**Task statement**. Return each entry below word for word, leaving out any image.

**Material for this task**.
# # #
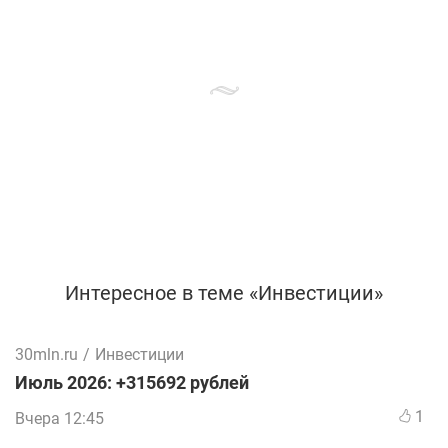
Интересное в теме «Инвестиции»
30mln.ru
/
Инвестиции
Июль 2026: +315692 рублей
1
Вчера 12:45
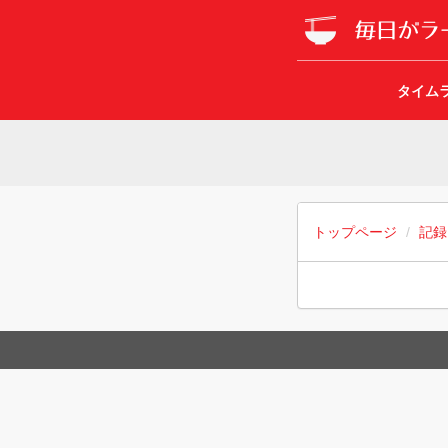
タイム
トップページ
記録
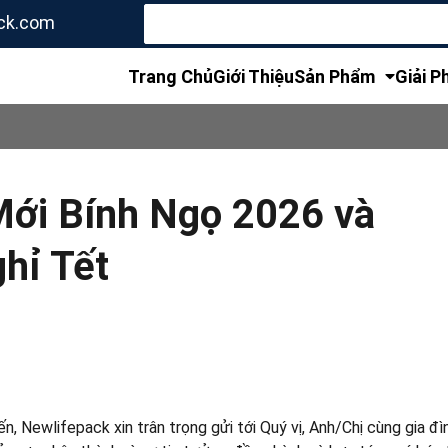
Tìm
ck.com
kiếm
cho:
Trang Chủ
Giới Thiệu
Sản Phẩm
Giải P
ới Bính Ngọ 2026 và
hỉ Tết
 Newlifepack xin trân trọng gửi tới Quý vị, Anh/Chị cùng gia đì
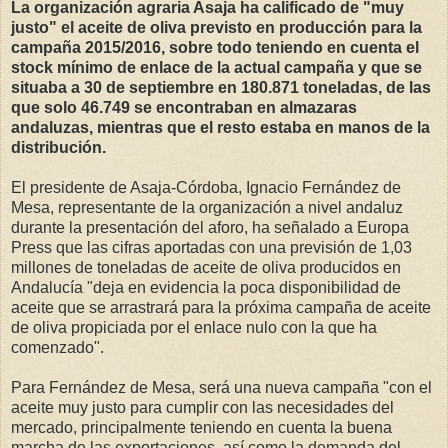
La organización agraria Asaja ha calificado de "muy
justo" el aceite de oliva previsto en producción para la
campaña 2015/2016, sobre todo teniendo en cuenta el
stock mínimo de enlace de la actual campaña y que se
situaba a 30 de septiembre en 180.871 toneladas, de las
que solo 46.749 se encontraban en almazaras
andaluzas, mientras que el resto estaba en manos de la
distribución.
El presidente de Asaja-Córdoba, Ignacio Fernández de
Mesa, representante de la organización a nivel andaluz
durante la presentación del aforo, ha señalado a Europa
Press que las cifras aportadas con una previsión de 1,03
millones de toneladas de aceite de oliva producidos en
Andalucía "deja en evidencia la poca disponibilidad de
aceite que se arrastrará para la próxima campaña de aceite
de oliva propiciada por el enlace nulo con la que ha
comenzado".
Para Fernández de Mesa, será una nueva campaña "con el
aceite muy justo para cumplir con las necesidades del
mercado, principalmente teniendo en cuenta la buena
marcha de las exportaciones, así como la demanda del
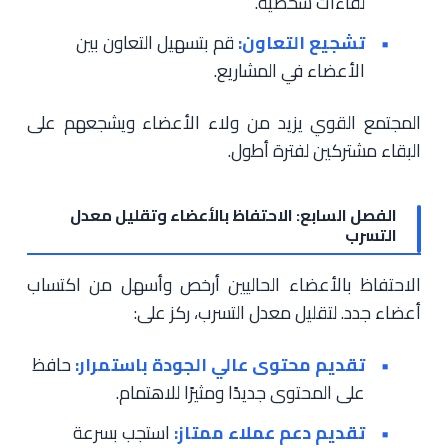
لقاءات شخصية.
تشجيع التعاون:
قم بتسهيل التعاون بين
الأعضاء في المشاريع.
المجتمع القوي يزيد من ولاء الأعضاء ويشجعهم على
البقاء مشتركين لفترة أطول.
الفصل السابع: الاحتفاظ بالأعضاء وتقليل معدل
التسرب
الاحتفاظ بالأعضاء الحاليين أرخص وأسهل من اكتساب
أعضاء جدد. لتقليل معدل التسرب، ركز على:
تقديم محتوى عالي الجودة باستمرار:
حافظ
على المحتوى جديدًا ومثيرًا للاهتمام.
تقديم دعم عملاء ممتاز:
استجب بسرعة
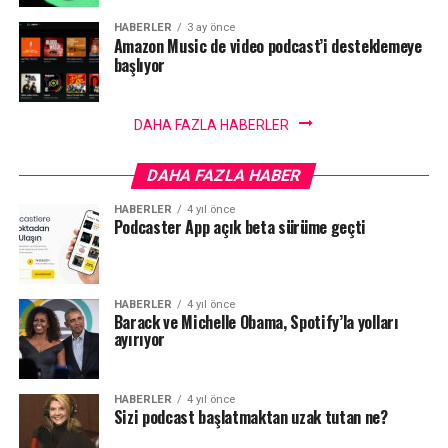
HABERLER
3 ay önce
Amazon Music de video podcast’i desteklemeye
başlıyor
DAHA FAZLA HABERLER
DAHA FAZLA HABER
HABERLER
4 yıl önce
Podcaster App açık beta sürüme geçti
HABERLER
4 yıl önce
Barack ve Michelle Obama, Spotify’la yolları
ayırıyor
HABERLER
4 yıl önce
Sizi podcast başlatmaktan uzak tutan ne?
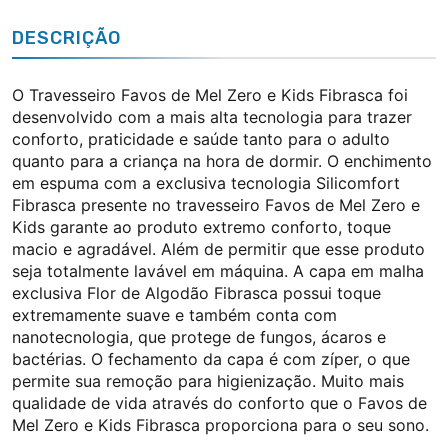
DESCRIÇÃO
O Travesseiro Favos de Mel Zero e Kids Fibrasca foi
desenvolvido com a mais alta tecnologia para trazer
conforto, praticidade e saúde tanto para o adulto
quanto para a criança na hora de dormir.
O enchimento
em espuma com a exclusiva tecnologia Silicomfort
Fibrasca presente no travesseiro Favos de Mel Zero e
Kids garante ao produto extremo conforto, toque
macio e agradável. Além de permitir que esse produto
seja totalmente lavável em máquina.
A capa em malha
exclusiva Flor de Algodão Fibrasca possui toque
extremamente suave e também conta com
nanotecnologia, que protege de fungos, ácaros e
bactérias. O fechamento da capa é com zíper, o que
permite sua remoção para higienização.
Muito mais
qualidade de vida através do conforto que o Favos de
Mel Zero e Kids Fibrasca proporciona para o seu sono.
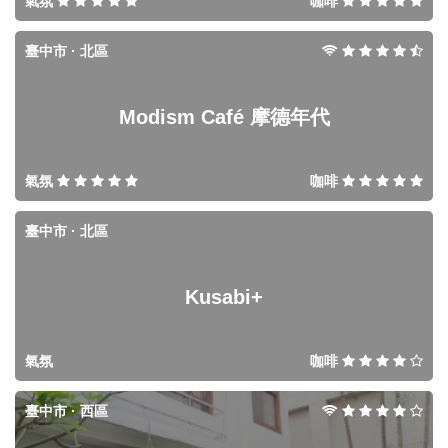
氣氛
咖啡
臺中市 · 北區
Modism Café 摩德年代
氣氛
咖啡
臺中市 · 北區
Kusabi+
氣氛
咖啡
臺中市 · 西區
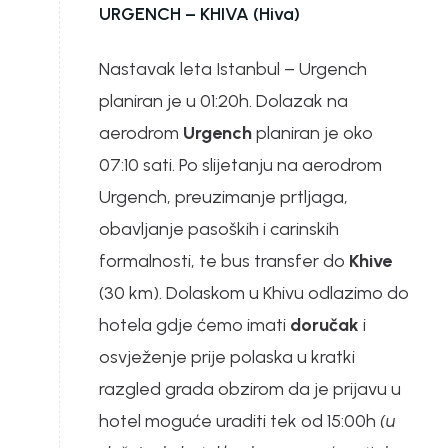
URGENCH – KHIVA (Hiva)
Nastavak leta Istanbul – Urgench
planiran je u 01:20h. Dolazak na
aerodrom
Urgench
planiran je oko
07:10 sati. Po slijetanju na aerodrom
Urgench, preuzimanje prtljaga,
obavljanje pasoških i carinskih
formalnosti, te bus transfer do
Khive
(30 km). Dolaskom u Khivu odlazimo do
hotela gdje ćemo imati
doručak
i
osvježenje prije polaska u kratki
razgled grada obzirom da je prijavu u
hotel moguće uraditi tek od 15:00h
(u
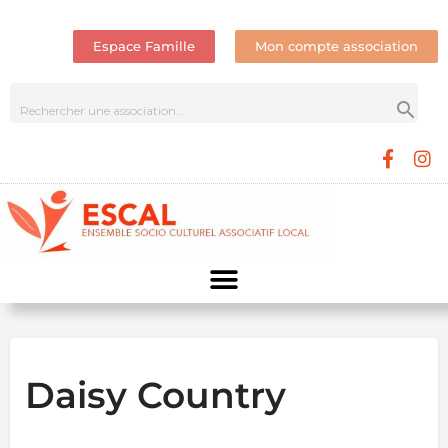
Espace Famille
Mon compte association
Daisy Country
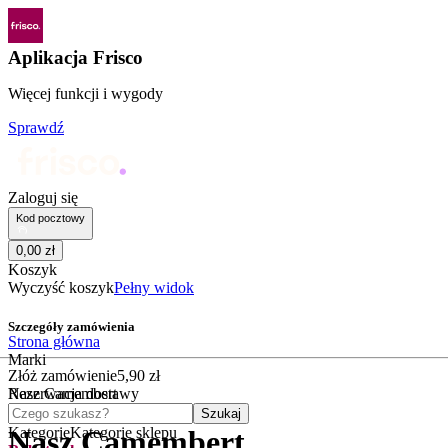
Aplikacja Frisco
Więcej funkcji i wygody
Sprawdź
Zaloguj się
Kod pocztowy
0
,
00
zł
Koszyk
Wyczyść koszyk
Pełny widok
Szczegóły zamówienia
Strona główna
Marki
Złóż zamówienie
5
,
90
zł
Nasz Camembert
Rezerwacja dostawy
Czego szukasz?
Szukaj
Kategorie
Kategorie sklepu
Nasz Camembert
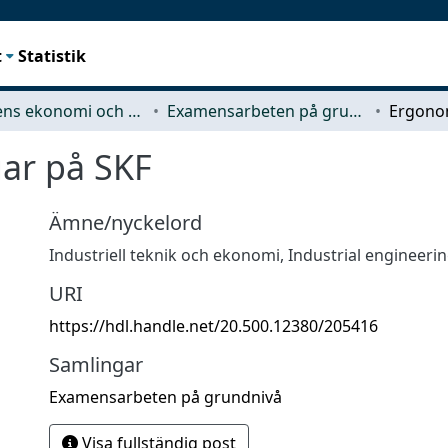
t
Statistik
Teknikens ekonomi och organisation
Examensarbeten på grundnivå
ar på SKF
Ämne/nyckelord
Industriell teknik och ekonomi
,
Industrial engineer
URI
https://hdl.handle.net/20.500.12380/205416
Samlingar
Examensarbeten på grundnivå
Visa fullständig post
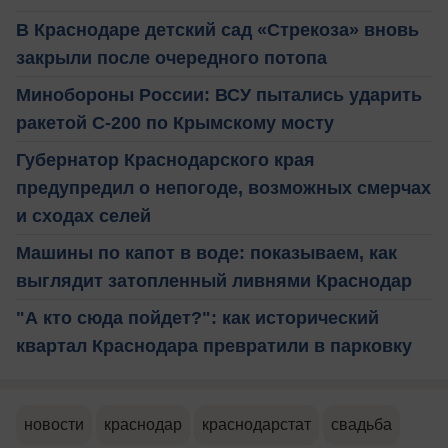
В Краснодаре детский сад «Стрекоза» вновь
закрыли после очередного потопа
Минобороны России: ВСУ пытались ударить
ракетой С-200 по Крымскому мосту
Губернатор Краснодарского края
предупредил о непогоде, возможных смерчах
и сходах селей
Машины по капот в воде: показываем, как
выглядит затопленный ливнями Краснодар
"А кто сюда пойдет?": как исторический
квартал Краснодара превратили в парковку
новости
краснодар
краснодарстат
свадьба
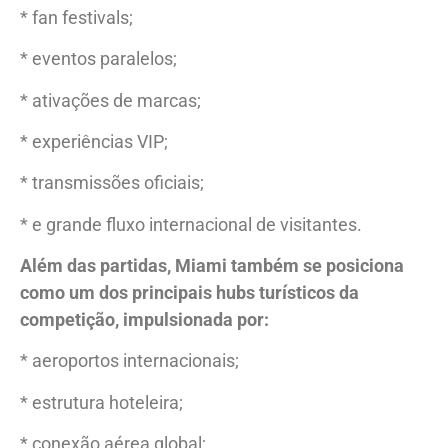
* fan festivals;
* eventos paralelos;
* ativações de marcas;
* experiências VIP;
* transmissões oficiais;
* e grande fluxo internacional de visitantes.
Além das partidas, Miami também se posiciona
como um dos principais hubs turísticos da
competição, impulsionada por:
* aeroportos internacionais;
* estrutura hoteleira;
* conexão aérea global;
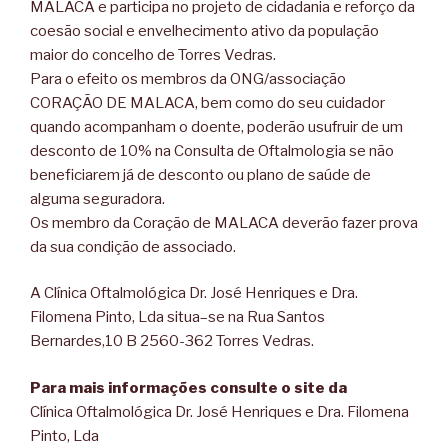
MALACA e participa no projeto de cidadania e reforço da
coesão social e envelhecimento ativo da população
maior do concelho de Torres Vedras.
Para o efeito os membros da ONG/associação
CORAÇÃO DE MALACA, bem como do seu cuidador
quando acompanham o doente, poderão usufruir de um
desconto de 10% na Consulta de Oftalmologia se não
beneficiarem já de desconto ou plano de saúde de
alguma seguradora.
Os membro da Coração de MALACA deverão fazer prova
da sua condição de associado.
A Clínica Oftalmológica Dr. José Henriques e Dra.
Filomena Pinto, Lda situa–se na Rua Santos
Bernardes,10 B 2560-362 Torres Vedras.
Para mais informações consulte o site da
Clínica Oftalmológica Dr. José Henriques e Dra. Filomena
Pinto, Lda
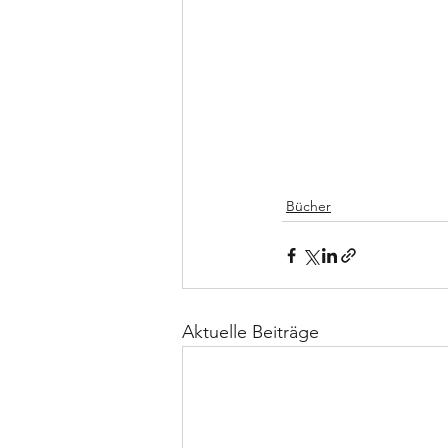
Bücher
Aktuelle Beiträge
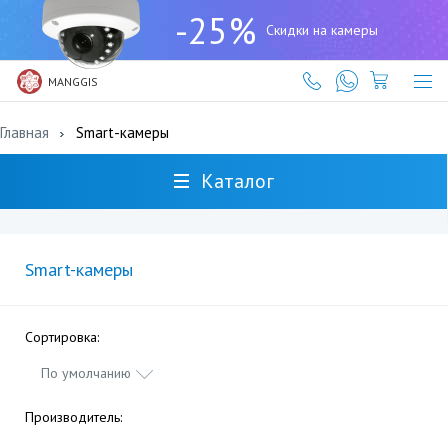
+7
-25%
(727)
Скидки на камеры
317-
61-
61
MANGGIS
Главная
Smart-камеры
Каталог
Smart-камеры
Сортировка:
По умолчанию
Производитель:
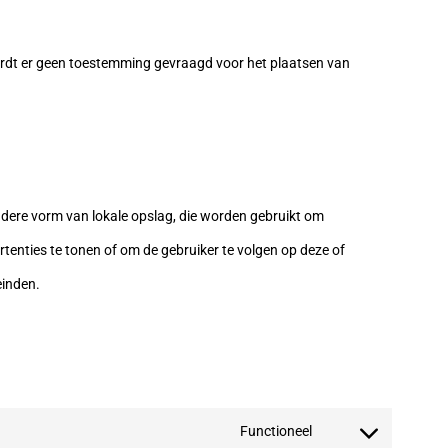
dt er geen toestemming gevraagd voor het plaatsen van
ndere vorm van lokale opslag, die worden gebruikt om
tenties te tonen of om de gebruiker te volgen op deze of
einden.
Functioneel
Consent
# # #
**Written response**.
Интересное в теме «Инвестиции»
30mln.ru
/
Инвестиции
Июль 2026: +315692 рублей
1
Вчера 12:45
タイム
トップページ
記録
Tìm
ck.com
kiếm
cho:
Trang Chủ
Giới Thiệu
Sản Phẩm
Giải P
ới Bính Ngọ 2026 và
hỉ Tết
 Newlifepack xin trân trọng gửi tới Quý vị, Anh/Chị cùng gia đì
La organización agraria Asaja ha calificado de "muy
justo" el aceite de oliva previsto en producción para la
campaña 2015/2016, sobre todo teniendo en cuenta el
stock mínimo de enlace de la actual campaña y que se
situaba a 30 de septiembre en 180.871 toneladas, de las
que solo 46.749 se encontraban en almazaras
andaluzas, mientras que el resto estaba en manos de la
distribución.
El presidente de Asaja-Córdoba, Ignacio Fernández de
Mesa, representante de la organización a nivel andaluz
durante la presentación del aforo, ha señalado a Europa
Press que las cifras aportadas con una previsión de 1,03
millones de toneladas de aceite de oliva producidos en
Andalucía "deja en evidencia la poca disponibilidad de
aceite que se arrastrará para la próxima campaña de aceite
de oliva propiciada por el enlace nulo con la que ha
comenzado".
Para Fernández de Mesa, será una nueva campaña "con el
aceite muy justo para cumplir con las necesidades del
mercado, principalmente teniendo en cuenta la buena
marcha de las exportaciones, así como la demanda del
لقاءات شخصية.
تشجيع التعاون:
قم بتسهيل التعاون بين
الأعضاء في المشاريع.
المجتمع القوي يزيد من ولاء الأعضاء ويشجعهم على
البقاء مشتركين لفترة أطول.
الفصل السابع: الاحتفاظ بالأعضاء وتقليل معدل
التسرب
الاحتفاظ بالأعضاء الحاليين أرخص وأسهل من اكتساب
أعضاء جدد. لتقليل معدل التسرب، ركز على:
تقديم محتوى عالي الجودة باستمرار:
حافظ
على المحتوى جديدًا ومثيرًا للاهتمام.
تقديم دعم عملاء ممتاز:
استجب بسرعة
HABERLER
3 ay önce
Amazon Music de video podcast’i desteklemeye
başlıyor
DAHA FAZLA HABERLER
DAHA FAZLA HABER
HABERLER
4 yıl önce
Podcaster App açık beta sürüme geçti
HABERLER
4 yıl önce
Barack ve Michelle Obama, Spotify’la yolları
ayırıyor
HABERLER
4 yıl önce
Sizi podcast başlatmaktan uzak tutan ne?
DESCRIÇÃO
O Travesseiro Favos de Mel Zero e Kids Fibrasca foi
desenvolvido com a mais alta tecnologia para trazer
conforto, praticidade e saúde tanto para o adulto
quanto para a criança na hora de dormir.
O enchimento
em espuma com a exclusiva tecnologia Silicomfort
Fibrasca presente no travesseiro Favos de Mel Zero e
Kids garante ao produto extremo conforto, toque
macio e agradável. Além de permitir que esse produto
seja totalmente lavável em máquina.
A capa em malha
exclusiva Flor de Algodão Fibrasca possui toque
extremamente suave e também conta com
nanotecnologia, que protege de fungos, ácaros e
bactérias. O fechamento da capa é com zíper, o que
permite sua remoção para higienização.
Muito mais
qualidade de vida através do conforto que o Favos de
Mel Zero e Kids Fibrasca proporciona para o seu sono.
氣氛
咖啡
臺中市 · 北區
Modism Café 摩德年代
氣氛
咖啡
臺中市 · 北區
Kusabi+
氣氛
咖啡
臺中市 · 西區
URGENCH – KHIVA (Hiva)
Nastavak leta Istanbul – Urgench
planiran je u 01:20h. Dolazak na
aerodrom
Urgench
planiran je oko
07:10 sati. Po slijetanju na aerodrom
Urgench, preuzimanje prtljaga,
obavljanje pasoških i carinskih
formalnosti, te bus transfer do
Khive
(30 km). Dolaskom u Khivu odlazimo do
hotela gdje ćemo imati
doručak
i
osvježenje prije polaska u kratki
razgled grada obzirom da je prijavu u
hotel moguće uraditi tek od 15:00h
(u
Espace Famille
Mon compte association
Daisy Country
Aplikacja Frisco
Więcej funkcji i wygody
Sprawdź
Zaloguj się
Kod pocztowy
0
,
00
zł
Koszyk
Wyczyść koszyk
Pełny widok
Szczegóły zamówienia
Strona główna
Marki
Złóż zamówienie
5
,
90
zł
Nasz Camembert
Rezerwacja dostawy
Czego szukasz?
Szukaj
Kategorie
Kategorie sklepu
Nasz Camembert
t
Statistik
Teknikens ekonomi och organisation
Examensarbeten på grundnivå
ar på SKF
Ämne/nyckelord
Industriell teknik och ekonomi
,
Industrial engineer
URI
https://hdl.handle.net/20.500.12380/205416
Samlingar
Examensarbeten på grundnivå
Visa fullständig post
В Краснодаре детский сад «Стрекоза» вновь
закрыли после очередного потопа
Минобороны России: ВСУ пытались ударить
ракетой С-200 по Крымскому мосту
Губернатор Краснодарского края
предупредил о непогоде, возможных смерчах
и сходах селей
Машины по капот в воде: показываем, как
выглядит затопленный ливнями Краснодар
"А кто сюда пойдет?": как исторический
квартал Краснодара превратили в парковку
новости
краснодар
краснодарстат
свадьба
* fan festivals;
* eventos paralelos;
* ativações de marcas;
* experiências VIP;
* transmissões oficiais;
* e grande fluxo internacional de visitantes.
Além das partidas, Miami também se posiciona
como um dos principais hubs turísticos da
competição, impulsionada por:
* aeroportos internacionais;
* estrutura hoteleira;
* conexão aérea global;
MALACA e participa no projeto de cidadania e reforço da
coesão social e envelhecimento ativo da população
maior do concelho de Torres Vedras.
Para o efeito os membros da ONG/associação
CORAÇÃO DE MALACA, bem como do seu cuidador
quando acompanham o doente, poderão usufruir de um
desconto de 10% na Consulta de Oftalmologia se não
beneficiarem já de desconto ou plano de saúde de
alguma seguradora.
Os membro da Coração de MALACA deverão fazer prova
da sua condição de associado.
A Clínica Oftalmológica Dr. José Henriques e Dra.
Filomena Pinto, Lda situa–se na Rua Santos
Bernardes,10 B 2560-362 Torres Vedras.
Para mais informações consulte o site da
Clínica Oftalmológica Dr. José Henriques e Dra. Filomena
Pinto, Lda
Bücher
Aktuelle Beiträge
+7
-25%
(727)
Скидки на камеры
317-
61-
61
MANGGIS
Главная
Smart-камеры
Каталог
Smart-камеры
Сортировка:
По умолчанию
Производитель:
dt er geen toestemming gevraagd voor het plaatsen van
ndere vorm van lokale opslag, die worden gebruikt om
tenties te tonen of om de gebruiker te volgen op deze of
einden.
Functioneel
Consent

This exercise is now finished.